A refundação do Mercosul

A entrada da Venezuela como membro pleno do Mercosul - a ser formalizada na próxima terça-feira em Brasília – permite que o Mercosul reformule não apenas sua composição, mas ganhe novo impulso e ocupe todos os espaços da integração regional. Esse novo formato rompe com círculos viciosos que estavam fazendo o Mercosul girar em falso, pelas disputas comerciais por mercado entre grandes corporações privadas brasileiras e argentina. Com os outros dois países – Uruguai e Paraguai – marginalizados.

Enquanto isso os processos de integração regional – Unasul, Banco do Sul, Conselho Sulamericano de Defesa, Comunidade de Estados Latinoamericanos e do Caribe – avançavam. No começo da crise economica internacional, foi a Unasul que promoveu as reuniões dos governos sulamericanos para formular estratégias comuns de resistência aos efeitos recessivos da crise.

A solicitação de ingresso da Venezuela tinha sido aprovado no Congresso da Argentina, do Uruguai e do Brasil, ficando, há anos, bloqueada no Senado do Paraguai. Quando esse mesmo Senado promoveu o golpe branco que derrubou Fernando Lugo, os outros tres países do Mercosul, além de condenar o golpe, decidiram pelo ingresso da Venezuela, depois da suspensão do Paraguai como membro pleno.

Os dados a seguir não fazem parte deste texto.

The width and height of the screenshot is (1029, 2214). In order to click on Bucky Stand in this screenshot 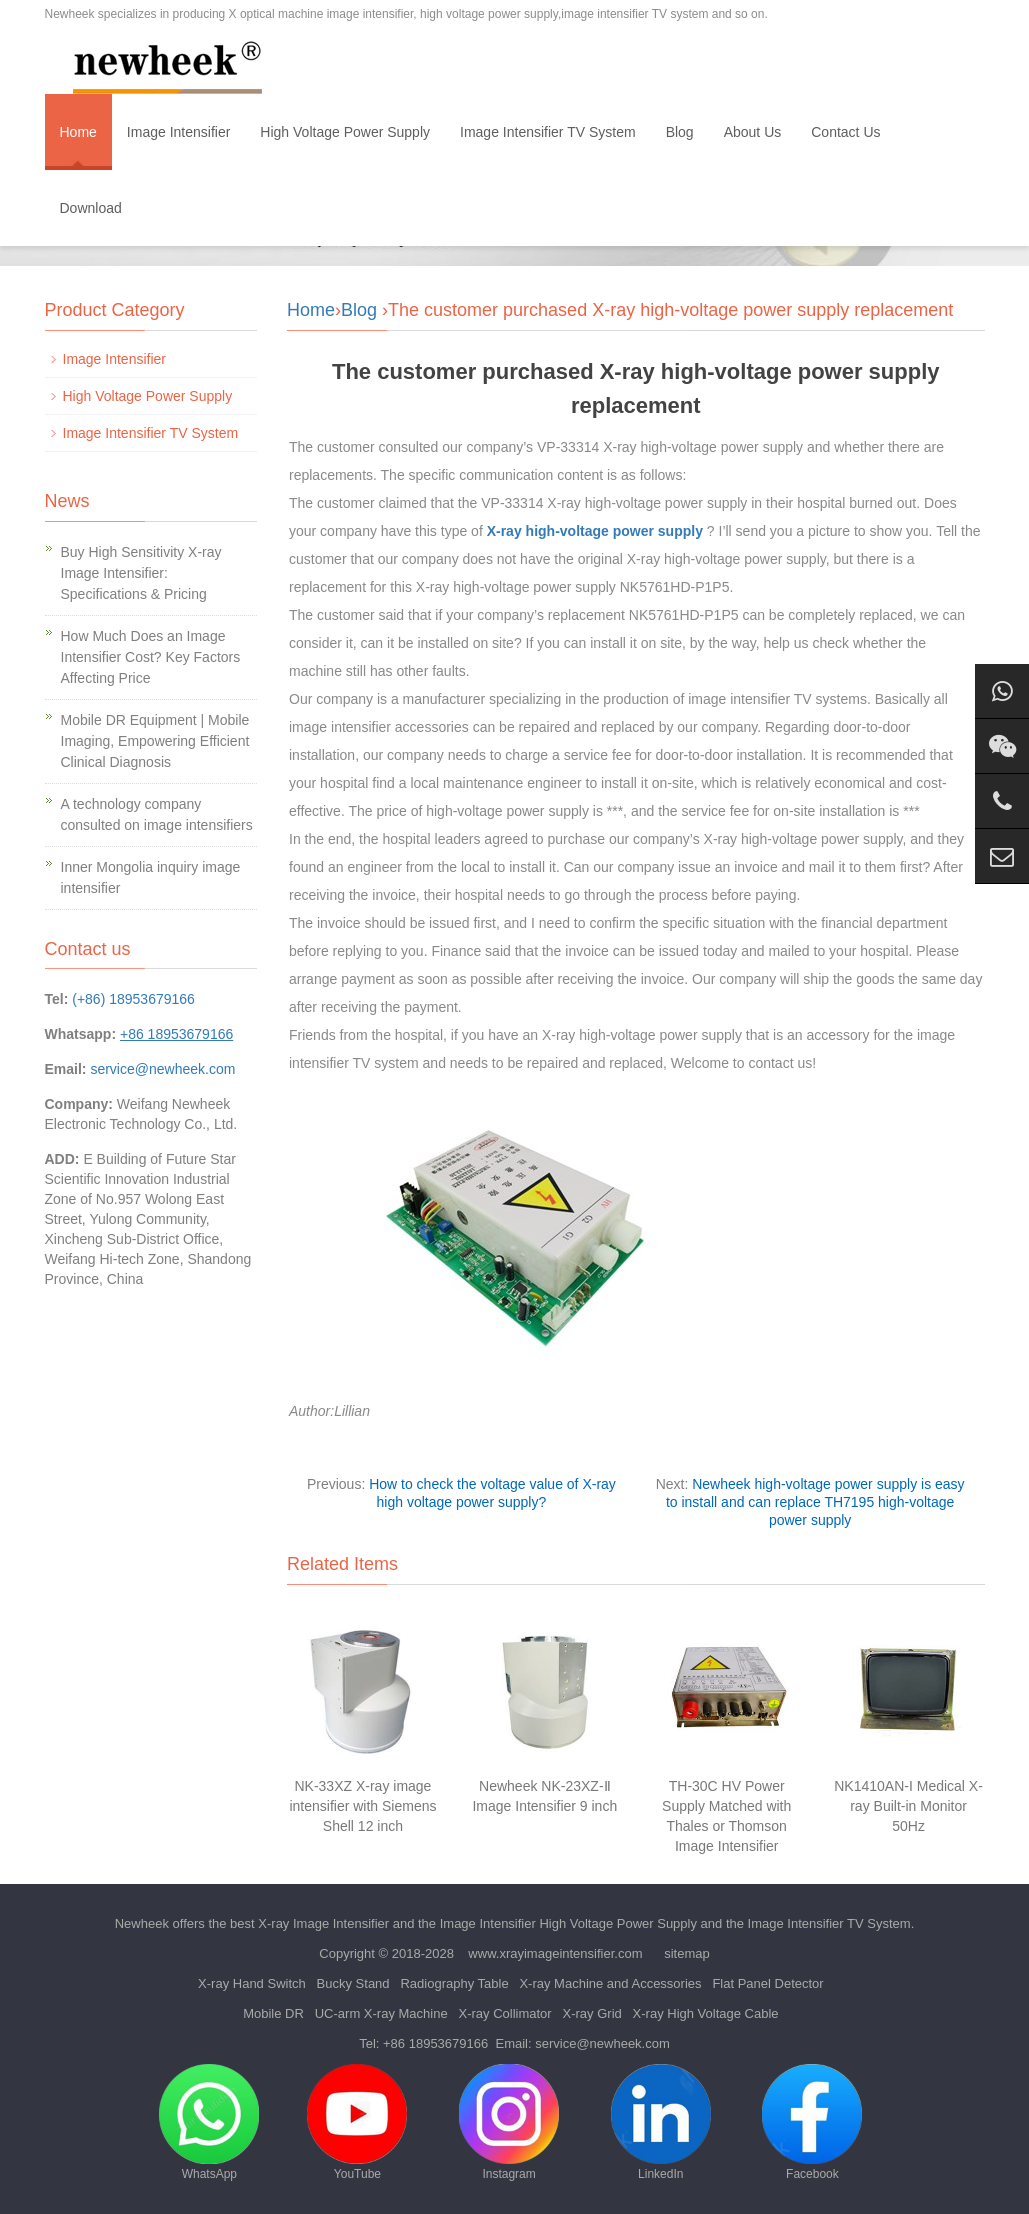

O ingresso da Venezuela permitirá uma espécie de refundação do Mercosul, não apenas rompendo com o círculo vicioso apontado, mas também estendendo as esferas de integração para outras áreas, entre elas, a educação, a pesquisa, tecnologia, a comunicação, a cultura, os esportes, entre outros. Assim como, no próprio plano econômico, aprofundar as formas de integração.

Enfim, o Mercosul passa a poder expressar a força que a região tem demonstrado, ressaltada ainda mais pelo contraste com os países do centro do capitalismo, que seguem em crise e em recessão. Os países do Mercosul estão entre os países latino-americanos que priorizam a integração regional, as políticas sociais e um Estado ativo nos planos econômico e social.

O Mercosul, incorporando a terceira economia da América do Sul, torna-se um pólo econômico dinâmico no Sul do mundo. Deve incorporar a Bolívia e o Equador – que já solicitaram seu ingresso – como membros plenos, avançando na integração econômica regional.

Daí a importância da reunião da próxima terça-feira, uma das mais importantes em toda a historia do Mercosul e certamente a mais importante há muito tempo.